Inside Philanthropy

A blog on philanthropy and nonprofit news and issues. A publication of Philanthropy Journal.

August 27, 2007

Online charity marketplace needed

The charitable world should create a centralized online “philanthropy exchange” that nonprofits, individual donors and funding organizations can use to share financial data and conduct the business of finding and giving away charitable resources.

The latest call for such a marketplace, long advocated by the Philanthropy Journal, comes from Paul Brest, president of The William and Flora Hewlett Foundation.

In the foundation’s new annual report, Brest says donors would benefit from an online marketplace that provided information comparable to the resources readily available to private investors.

Brest’s idea is on the money: When it comes to online data critical to making decisions, the commercial world makes effective use of technology to make data available and to transact business.

Individual charitable organizations have made effective use of online technology to publish specialized data on nonprofit finances, programs and needs.

But the charitable world as a whole has failed to rally behind creation of institutions like the U.S. Securities and Exchange Commission and New York Stock Exchange to serve as a central source of comprehensive charitable data or provide a universal marketplace to handle charitable transactions.

Websites such as GuideStar feature financial data on nonprofits organizations, but those data are far from comprehensive and can be badly out of date.

Some community foundations have created spaces on their websites where donors can find information nonprofits post on their finances and needs, but that information can be spotty and reflect the needs only of a small set of local groups.

Other organizations like DonorsChoose and AidMatrix operate online charitable exchanges that let donors make contributions to address needs posted by teachers or relief organizations, but those sites target only specific kinds of causes.

On the demand side of the charitable world, 14 regional associations of grantmakers have spurred development of a common application form,” and some also use a corresponding “common grant report” form.

But as is only too painful to many nonprofit grantwriters, the job of seeking grants from multiple foundations can be a major headache, requiring hours of work filling out separate applications that all ask for the same information.

In a complex and fragmented world with no shortage of urgent social needs, the work of raising money and giving it away can and should be a lot easier and more efficient.

Organized philanthropy needs to invest now in the creation of a comprehensive “philanthropy exchange,” possibly consisting of a network of regional, state and local exchanges, that will provide the financial and operating data nonprofits and givers alike need to make smart decisions and transact business effectively.


  • At 1:25 PM, Anonymous Anonymous said…

    I've been saying for many years that there should be a online service that provides information to "social investors" of all stripes (not just foundations)about NGO's they might want to put money into.
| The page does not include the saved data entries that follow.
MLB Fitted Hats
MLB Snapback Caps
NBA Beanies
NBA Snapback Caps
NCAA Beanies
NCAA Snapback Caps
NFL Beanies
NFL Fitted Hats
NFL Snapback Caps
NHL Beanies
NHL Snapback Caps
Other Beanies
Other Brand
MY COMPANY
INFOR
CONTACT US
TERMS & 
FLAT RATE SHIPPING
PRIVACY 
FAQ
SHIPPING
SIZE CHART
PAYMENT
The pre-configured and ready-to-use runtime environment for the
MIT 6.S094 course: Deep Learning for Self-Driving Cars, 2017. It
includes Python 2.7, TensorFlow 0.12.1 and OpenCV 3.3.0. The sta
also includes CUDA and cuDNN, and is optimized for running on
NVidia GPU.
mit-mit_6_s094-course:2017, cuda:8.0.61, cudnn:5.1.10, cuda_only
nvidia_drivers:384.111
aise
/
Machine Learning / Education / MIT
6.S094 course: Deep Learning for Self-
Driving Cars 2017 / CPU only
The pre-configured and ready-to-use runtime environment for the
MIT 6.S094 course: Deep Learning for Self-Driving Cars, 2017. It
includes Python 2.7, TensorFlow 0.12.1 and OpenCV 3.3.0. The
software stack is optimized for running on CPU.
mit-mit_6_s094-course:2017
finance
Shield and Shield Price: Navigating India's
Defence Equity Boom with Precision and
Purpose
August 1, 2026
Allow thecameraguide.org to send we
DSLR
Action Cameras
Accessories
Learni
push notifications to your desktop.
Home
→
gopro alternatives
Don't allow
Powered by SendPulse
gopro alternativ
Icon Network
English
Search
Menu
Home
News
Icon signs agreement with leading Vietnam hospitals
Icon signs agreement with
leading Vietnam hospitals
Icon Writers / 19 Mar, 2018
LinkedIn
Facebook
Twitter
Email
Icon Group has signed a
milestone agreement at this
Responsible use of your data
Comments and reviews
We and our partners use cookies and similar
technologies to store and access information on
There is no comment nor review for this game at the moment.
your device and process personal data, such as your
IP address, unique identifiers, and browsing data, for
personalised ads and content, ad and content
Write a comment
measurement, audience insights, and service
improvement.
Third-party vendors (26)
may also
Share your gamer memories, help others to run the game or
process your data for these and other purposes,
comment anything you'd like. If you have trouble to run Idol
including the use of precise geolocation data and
This information would include sustainability indicators [e.g., ratio of earned income to donated income, how well they serve a "triple bottom line" etc.] as well as indicators of mission success. The spectrum of supporters this would cater to includes people/organizations that want 0 rate of financial return but substantial quantified social return on investment to people/organizations that want some definite range of financial and varying amounts of social return.

    A few NGO's and intermediaries like Acumen Fund do have some information of this sort on their sites.

    Mark Pomerantz

  • At 7:18 PM, Anonymous Anonymous said…

    We absolutely agree. As a nonprofit, Aidmatrix is founded on partnership and collaborations in the nonprofit world. Although no such exchange exists as posed by Mr. Brest, I will tell you Aidmatrix works in tandem with more than 35,000 nonprofits to bring humanitarian aid to those they serve. And, our efforts targeted to specific causes – Hunger Relief Exchange, Medical Relief Exchange, Disaster Relief Exchange – are just the beginning of the Aidmatrix scope of getting the Right Aid to the Right People at the Right Time™. Using supply-chain technology, not until recently available to the nonprofit sector, Aidmatrix has the scalability to offer this Exchange platform for a multitude of purposes. On the data and financial side, donors and potential investors should seek data from some of the collection websites you mentioned, but also review websites of individual organizations. Aidmatrix posts our annual report and 990 tax form on our website. We have a page for partners, funders and grantors. Creating an effective environment to offer financial data and business exchange is a great idea. Aidmatrix would welcome an opportunity to work with Mr. Brest, the Hewlett Foundation, and others. Our cooperative approach almost requires partners to participate in putting the solutions in place.